**Exercise description:** In the data that follows, count the lines in which the word "their" occurs, and report that figure alone.
Start of Block
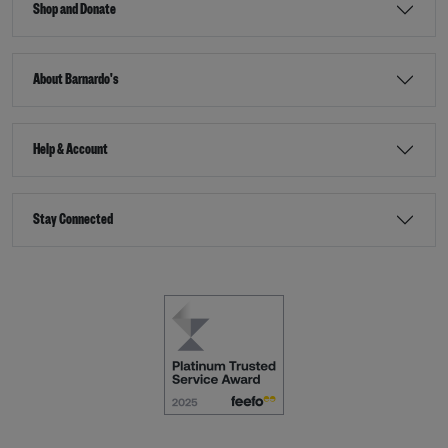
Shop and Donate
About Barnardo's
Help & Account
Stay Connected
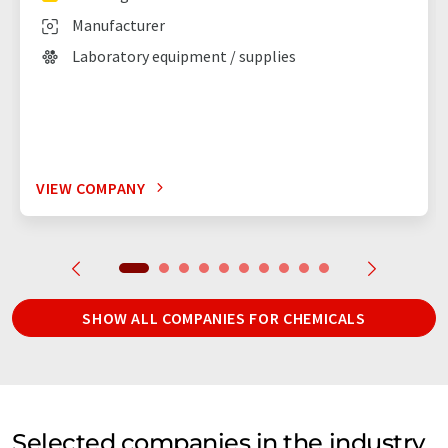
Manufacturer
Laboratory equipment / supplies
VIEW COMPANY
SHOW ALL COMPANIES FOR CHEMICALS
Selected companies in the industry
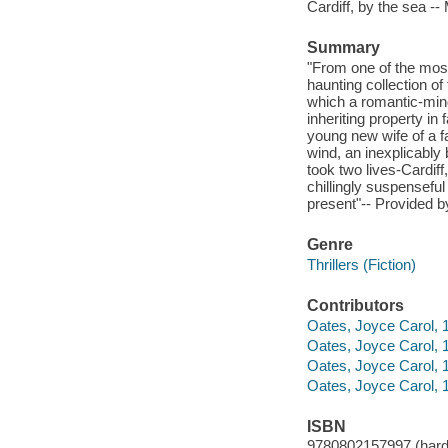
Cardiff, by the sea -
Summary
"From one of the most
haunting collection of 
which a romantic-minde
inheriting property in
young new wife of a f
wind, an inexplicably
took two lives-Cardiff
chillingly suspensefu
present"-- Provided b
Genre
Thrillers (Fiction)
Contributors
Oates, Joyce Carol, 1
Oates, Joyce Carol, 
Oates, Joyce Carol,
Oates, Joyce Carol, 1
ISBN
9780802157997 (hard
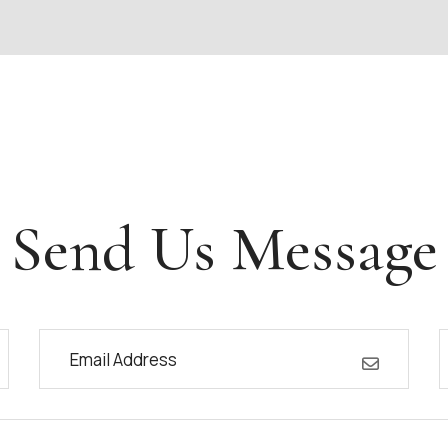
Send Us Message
End of Block
Start of Block
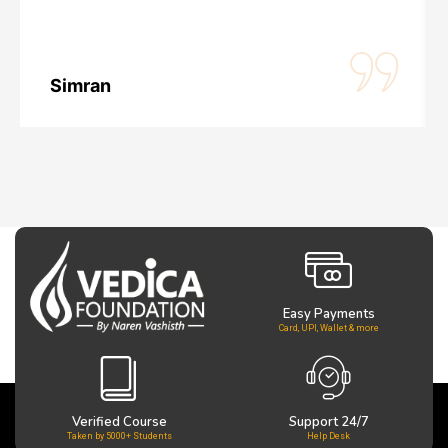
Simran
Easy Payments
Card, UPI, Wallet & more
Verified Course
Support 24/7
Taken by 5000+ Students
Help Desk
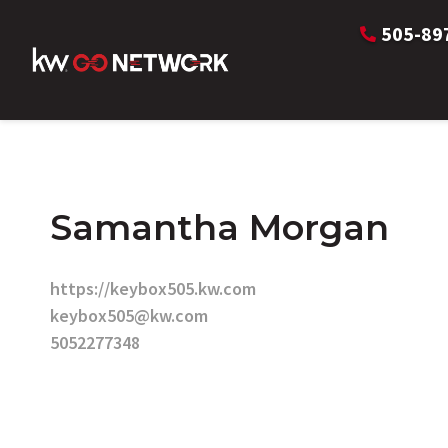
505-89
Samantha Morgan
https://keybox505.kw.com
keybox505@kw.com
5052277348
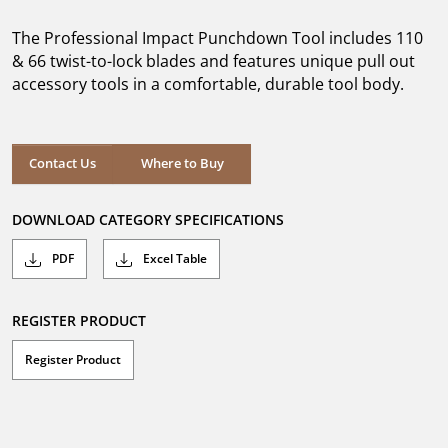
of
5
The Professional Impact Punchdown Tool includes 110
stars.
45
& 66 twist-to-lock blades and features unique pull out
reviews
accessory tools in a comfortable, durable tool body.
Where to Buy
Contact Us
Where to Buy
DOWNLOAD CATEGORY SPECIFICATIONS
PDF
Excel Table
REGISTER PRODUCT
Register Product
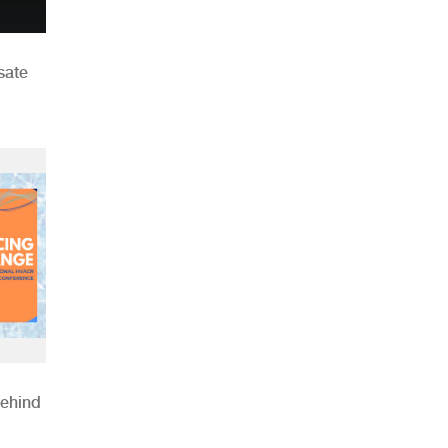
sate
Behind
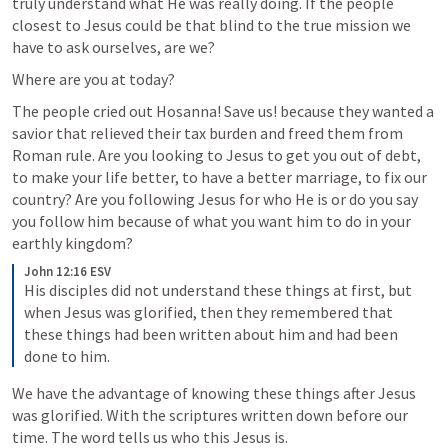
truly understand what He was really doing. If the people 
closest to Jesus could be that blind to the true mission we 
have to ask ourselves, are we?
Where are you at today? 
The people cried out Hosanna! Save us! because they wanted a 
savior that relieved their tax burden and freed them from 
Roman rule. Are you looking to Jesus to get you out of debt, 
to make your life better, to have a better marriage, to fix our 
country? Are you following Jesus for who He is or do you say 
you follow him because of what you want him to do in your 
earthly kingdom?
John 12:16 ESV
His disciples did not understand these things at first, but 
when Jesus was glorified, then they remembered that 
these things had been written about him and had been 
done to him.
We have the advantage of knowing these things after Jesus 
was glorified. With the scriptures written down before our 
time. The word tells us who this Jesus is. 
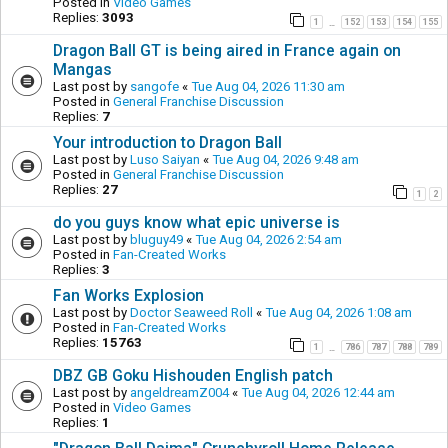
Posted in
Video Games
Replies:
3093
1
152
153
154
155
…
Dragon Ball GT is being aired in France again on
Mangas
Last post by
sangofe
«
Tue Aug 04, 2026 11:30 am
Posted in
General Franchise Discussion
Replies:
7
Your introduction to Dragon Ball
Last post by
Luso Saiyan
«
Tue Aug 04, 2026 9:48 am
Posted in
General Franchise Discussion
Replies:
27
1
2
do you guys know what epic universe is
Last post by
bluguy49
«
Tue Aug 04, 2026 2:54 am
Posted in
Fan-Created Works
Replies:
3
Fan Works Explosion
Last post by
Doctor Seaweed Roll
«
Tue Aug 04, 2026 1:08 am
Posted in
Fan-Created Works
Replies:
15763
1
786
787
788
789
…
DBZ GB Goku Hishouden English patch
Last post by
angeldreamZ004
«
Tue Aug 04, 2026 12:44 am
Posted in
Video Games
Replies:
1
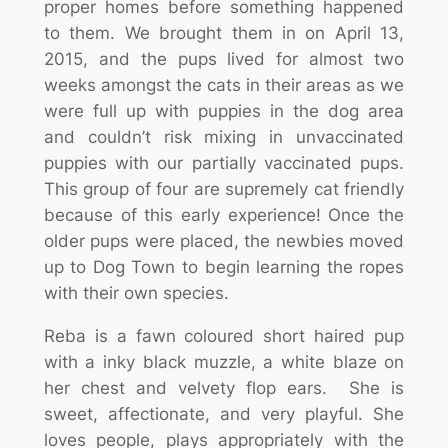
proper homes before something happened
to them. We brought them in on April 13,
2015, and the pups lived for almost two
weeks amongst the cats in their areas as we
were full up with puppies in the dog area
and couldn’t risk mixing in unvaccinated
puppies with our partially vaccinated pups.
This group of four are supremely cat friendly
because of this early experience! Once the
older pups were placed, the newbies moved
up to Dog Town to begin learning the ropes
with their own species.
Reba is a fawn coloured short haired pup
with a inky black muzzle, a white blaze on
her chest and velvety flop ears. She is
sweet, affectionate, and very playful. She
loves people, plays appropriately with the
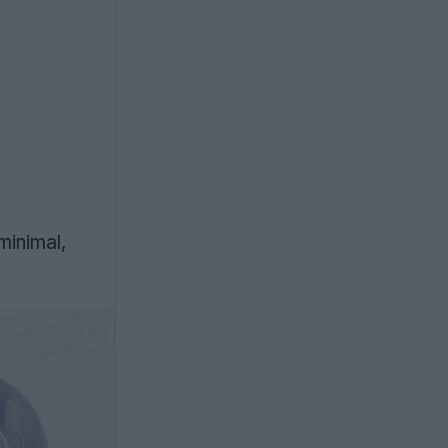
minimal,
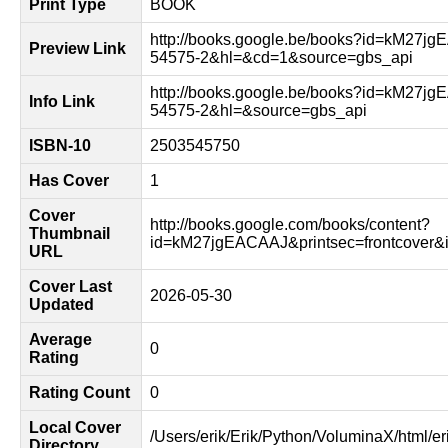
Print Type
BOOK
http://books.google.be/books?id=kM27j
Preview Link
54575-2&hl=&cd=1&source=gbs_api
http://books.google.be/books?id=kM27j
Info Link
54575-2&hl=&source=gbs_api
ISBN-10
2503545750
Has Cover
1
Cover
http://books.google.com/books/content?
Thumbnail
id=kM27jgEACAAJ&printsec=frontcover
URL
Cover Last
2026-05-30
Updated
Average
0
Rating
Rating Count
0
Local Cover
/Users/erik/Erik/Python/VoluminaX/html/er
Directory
End of Block
Start of Block
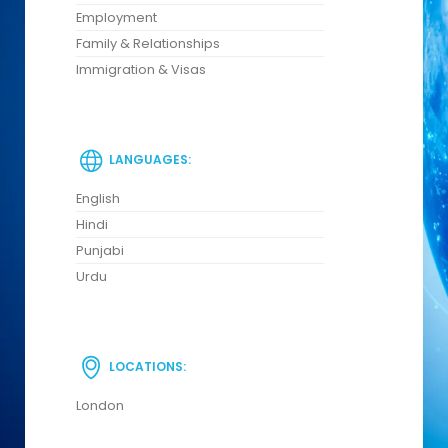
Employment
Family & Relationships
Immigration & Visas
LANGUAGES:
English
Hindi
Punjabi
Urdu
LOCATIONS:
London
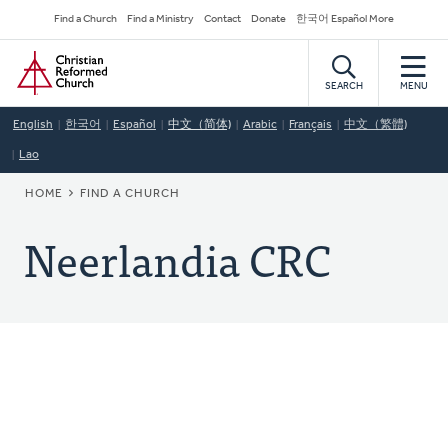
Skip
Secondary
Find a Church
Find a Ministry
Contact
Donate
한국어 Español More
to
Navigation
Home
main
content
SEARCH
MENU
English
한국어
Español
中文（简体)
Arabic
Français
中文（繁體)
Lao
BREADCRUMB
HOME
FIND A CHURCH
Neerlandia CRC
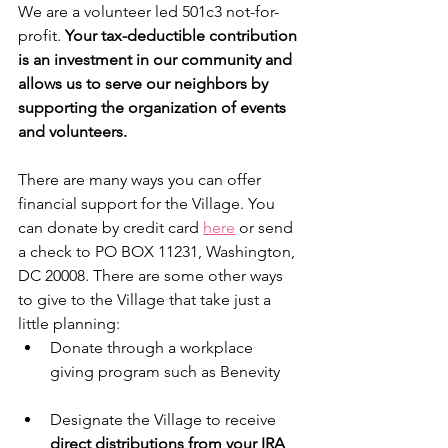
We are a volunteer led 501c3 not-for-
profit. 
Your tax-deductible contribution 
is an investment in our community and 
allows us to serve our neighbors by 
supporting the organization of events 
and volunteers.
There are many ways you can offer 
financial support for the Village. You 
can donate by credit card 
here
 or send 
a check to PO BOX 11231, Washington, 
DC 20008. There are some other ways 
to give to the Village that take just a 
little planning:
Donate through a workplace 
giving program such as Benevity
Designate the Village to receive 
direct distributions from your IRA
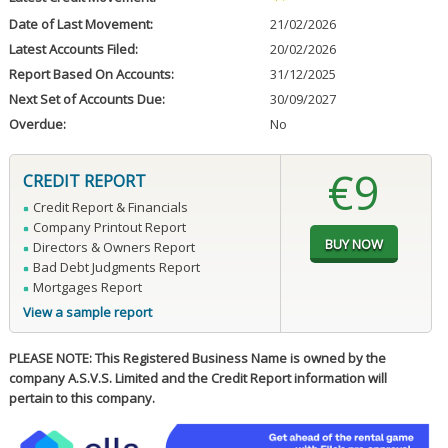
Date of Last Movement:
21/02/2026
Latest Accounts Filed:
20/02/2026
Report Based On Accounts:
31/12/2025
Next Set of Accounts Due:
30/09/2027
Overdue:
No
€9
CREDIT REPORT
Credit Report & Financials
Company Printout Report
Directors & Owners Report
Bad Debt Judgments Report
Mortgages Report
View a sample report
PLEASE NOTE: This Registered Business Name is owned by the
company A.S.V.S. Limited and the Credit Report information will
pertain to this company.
End of Block
**Finished task:** 3